CBO had no difficulty “imagining a harmonized global carbon tax.” Chapter 3 of the Orszag-Dinan report, “International Consistency Considerations,” describes straightforward ways to harmonize carbon taxes. If nations choose different carbon tax rates, border tax adjustments permitted under World Trade Organization rules authorize higher-taxing nations to enact tariffs to equalize tax rates on imported products to the same levels applied to similar domestically-produced products.
Indeed, Rep. John Larson’s new carbon tax bill employs precisely this strategy. In effect, the U.S. would collect and retain the revenue generated by equalizing carbon taxes on products imported from countries that haven’t enacted their own or whose carbon tax rate is lower than ours. That will provide a powerful incentive for our trading partners to follow our lead.
In contrast, under cap-and-trade, harmonization would require determining the implicit carbon price in a system where carbon prices are hidden and fluctuating. The CBO report observed, “Linking cap-and-trade programs would… entail additional challenges beyond those associated with harmonizing a tax on CO2.” The report noted, for example, that linked cap-and-trade programs could create perverse incentives for countries to choose less stringent caps so they could become net suppliers of low-cost allowances.
Or, the report continued, if a country that did not allow borrowing future allowances linked with a country that did, firms in both countries would have access to borrowed allowances. CBO concluded that “[O]ther flexible design features — such as banking, offsets, and a safety valve — would be available to all firms in a linked system should any one country allow its firms to comply in those ways.”
In short, national cap-and-trade systems would be nearly impossible to harmonize globally because different countries are likely to enact cap-and-trade systems with differing features that when linked would tend to defeat or de-stabilize each other. On the other hand, harmonization of domestic carbon taxes using border adjustments is a familiar and straightforward process for international trade and tax law experts under WTO.
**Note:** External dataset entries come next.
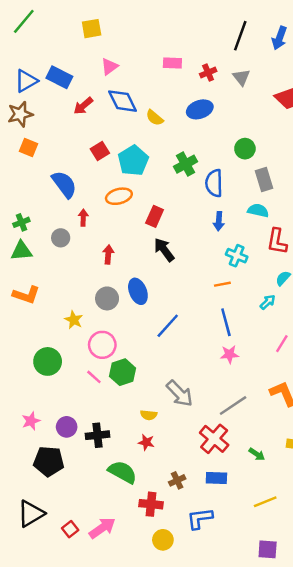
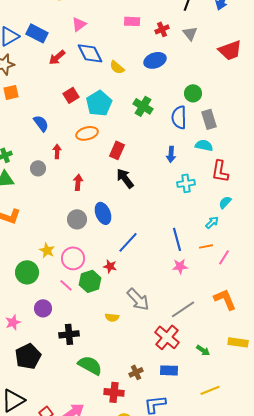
orange square: (29, 147) -> (11, 92), turned -35
green cross: (186, 164) -> (143, 106), turned -30
blue semicircle: (214, 183) -> (179, 117), moved
blue semicircle: (64, 184) -> (41, 123), size x0.7
cyan cross: (237, 256) -> (186, 183), turned -30
orange line: (222, 284) -> (206, 246), moved
yellow star: (74, 320) -> (47, 250), moved
purple circle: (67, 427) -> (43, 308), moved
red star: (146, 442) -> (110, 266), moved
black pentagon: (49, 461) -> (28, 356), turned -30

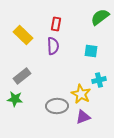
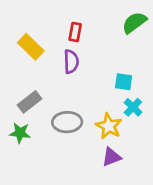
cyan square: (91, 51) -> (124, 82), moved
cyan cross: (99, 80) -> (133, 107), turned -32
gray ellipse: (57, 106) -> (67, 122), moved

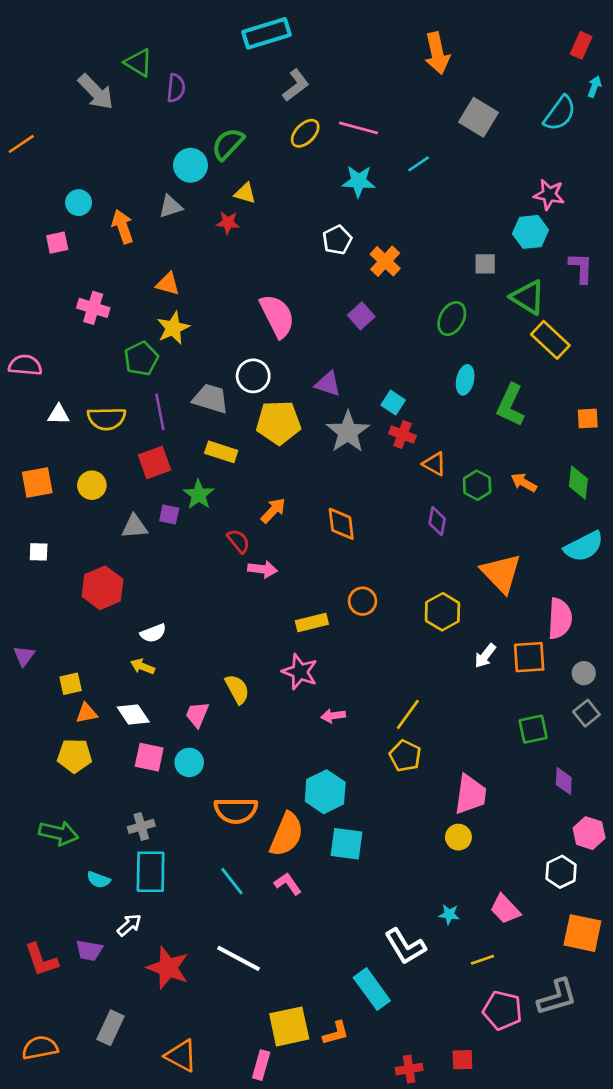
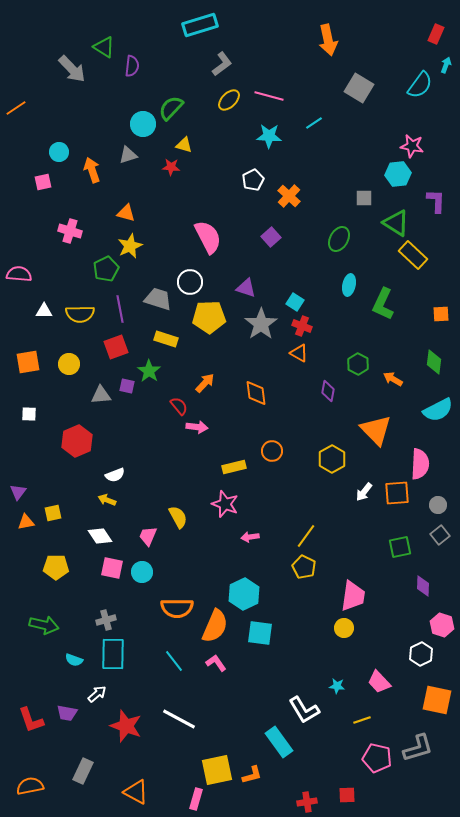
orange triangle: (434, 464) -> (299, 353), moved
orange arrow: (524, 483) -> (393, 379), moved
orange triangle: (87, 713) -> (26, 522), moved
Political Feasiblity: Gore also lamented that “our political system has special difficulty considering a carbon tax even if it is revenue neutral.” He has a point. After decades of anti-tax propaganda from the likes of Grover Norquist, Congress is understandably inclined to hide carbon pricing under a name like “cap-and-trade.” But when that first cap-and-trade price spike hits a public that was sold cap-and-trade as the un-tax, won’t its superficial naming advantage evaporate like morning dew? Will “cap-and-trade” still sound better than “revenue-neutral carbon tax” when we’re stuck with a slow, complex, costly and ineffective system?
Moreover, unlike cap-and-trade, a national carbon tax is showing signs of bipartisan support. One reason is that a carbon tax dispenses with the protracted drafting and wrangling inherent in cap-and-trade. British Columbia implemented its carbon tax in five months.
Cap-and-trade is “also essential”: Perhaps to newly-unemployed derivatives traders. But not for the rest of us. The Larson bill assures specific emissions reductions (as surely as with any other system) without the inherent problems of trading carbon derivatives. The bill automatically bumps up the carbon tax rate if emissions stray from an EPA-certified path to cut emissions by 80% from 2005 levels in 2050.
Yes, we can imagine, and yes, we must enact, a harmonized global carbon tax system. Al Gore and Jim Hansen persistently warn us: curbing the menace of uncontrolled climate change requires aggressive world-wide incentives to usher in efficiency and renewables. Price transparency and incentives for other nations to enact carbon taxes are crucial.
Rep. Larson has defied the naysayers; he has put the “t” word back on the table. Not a moment too soon.